3 types of bankruptcy
In the U.S., there are several bankruptcy options available to individuals and businesses, but the most commonly used types are Chapter 7 and Chapter 13 bankruptcies.
Chapter 7 bankruptcy is a liquidation option, while Chapter 13 bankruptcy is essentially a repayment plan. For those who qualify, understanding the differences between the two choices helps people select the best option for their situations.Chapter 7
When consumers or businesses file Chapter 7 bankruptcy, they liquidate their assets to pay all or part of the outstanding debts.
Most state and federal laws let them keep their personal property, including clothes and household furnishings as well as property the trustee doesn't want to take. In some cases, they can keep the cars they own.
Creditors sell secured items such as property and cars and apply the proceeds from the sale to the debt.
Under this type of bankruptcy, the court eliminates most unsecured debt, including credit cards and medical bills.
For this reason, the requirements for Chapter 7 are more stringent than Chapter 13, as the court wants to make sure the debtors do not have available assets to pay the bills.
Petitioners must prove that there are no other income sources available and that their disposable income is not sufficient enough to cover a repayment plan allowed under Chapter 13 bankruptcy.Chapter 13
Chapter 13 bankruptcy is an option for people who have a reliable source of income and the ability to pay back their debts.
Under Chapter 13, the petitioners go through court-mandated credit counseling and create a detailed plan that shows how they will repay their debtors within 3 to 5 years.
Petitioners get to keep all their property and enjoy protection from repossession or foreclosure.
To create a Chapter 13 repayment plan, the petitioner and trustees evaluate the amount of the debts, calculate the amount of money unsecured creditors would have received under a Chapter 7 bankruptcy and prioritize them.
Certain debts like tax bills and child support go to the top of the list, where they receive first, and complete, payments.
The repayment plan also needs to show all available sources of income and identifies how disposable income will be applied to pay the debts owed.Chapter 11
A third form of bankruptcy, under Chapter 11 of the bankruptcy code, also is available to consumers and businesses.
This type of bankruptcy offers protection to petitioners who want to reorganize their financial affairs.
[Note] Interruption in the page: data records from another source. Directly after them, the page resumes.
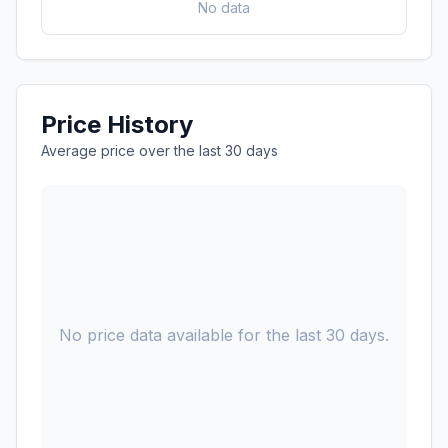
No data
Price History
Average price over the last 30 days
No price data available for the last 30 days.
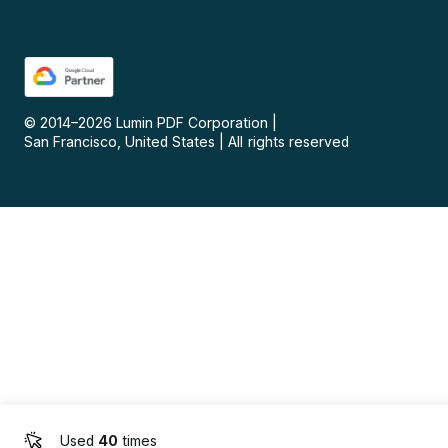
© 2014–
2026
Lumin PDF Corporation
|
San Francisco, United States
|
All rights reserved
Used
40
times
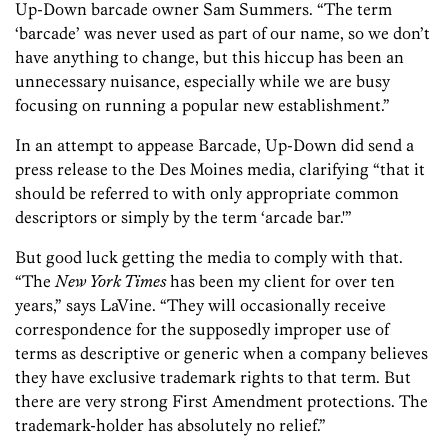
Up-Down barcade owner Sam Summers. “The term
‘barcade’ was never used as part of our name, so we don’t
have anything to change, but this hiccup has been an
unnecessary nuisance, especially while we are busy
focusing on running a popular new establishment.”
In an attempt to appease Barcade, Up-Down did send a
press release to the Des Moines media, clarifying “that it
should be referred to with only appropriate common
descriptors or simply by the term ‘arcade bar.'”
But good luck getting the media to comply with that.
“The
New York Times
has been my client for over ten
years,” says LaVine. “They will occasionally receive
correspondence for the supposedly improper use of
terms as descriptive or generic when a company believes
they have exclusive trademark rights to that term. But
there are very strong First Amendment protections. The
trademark-holder has absolutely no relief.”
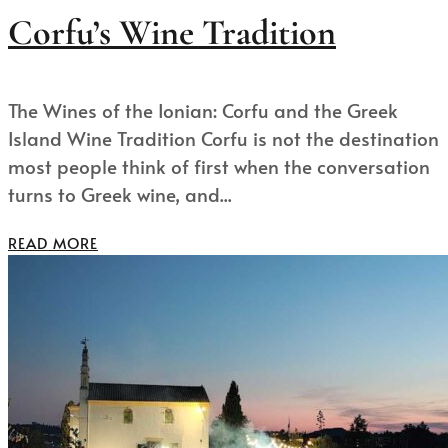
Corfu’s Wine Tradition
The Wines of the Ionian: Corfu and the Greek
Island Wine Tradition Corfu is not the destination
most people think of first when the conversation
turns to Greek wine, and...
READ MORE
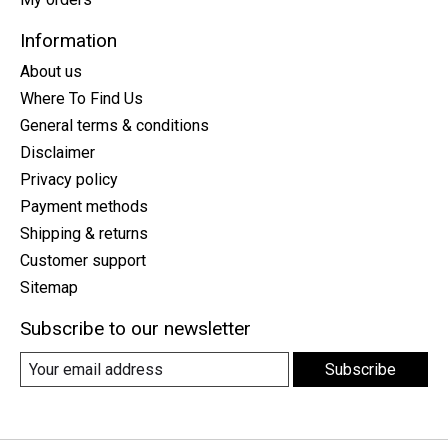
Information
About us
Where To Find Us
General terms & conditions
Disclaimer
Privacy policy
Payment methods
Shipping & returns
Customer support
Sitemap
Subscribe to our newsletter
Subscribe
The process is time-consuming and expensive, so few consumers take advantage of this option and only do so if their debts exceed the allowed amounts for Chapter 13 bankruptcy.
Effects of bankruptcy
Bankruptcy has positive and negative effects on the people who choose to file. It stops creditors from taking action to collect money owed to them. It prevents or delays repossessions or foreclosures. It also stops wage garnishments, providing relief to those struggling with excessive amounts of debt.
Bankruptcy also carries negative financial consequences that affect the petitioners for years. A Chapter 7 bankruptcy appears on credit reports for 10 years, and a Chapter 13 bankruptcy stays for seven years.
During this time, creditors may not approve loans, insurance premiums may rise and landlords may refuse rental applications. The bankruptcy also lowers credit scores, but most people who file for bankruptcy do so after their credit scores already have been damaged.
Alternatives to bankruptcy
For many people, bankruptcy is the final solution for gaining control over debt, and it is not a perfect solution for everyone.
Some debts, like child or spousal support, tax debt, and student loan do not qualify for discharge in bankruptcy, so individuals with substantial amounts of those debts may not see much relief.
Alternatives to bankruptcy include debt negotiation and consolidation, which involve making an agreement with creditors to lower the balance owed or combining all debts into a single payment.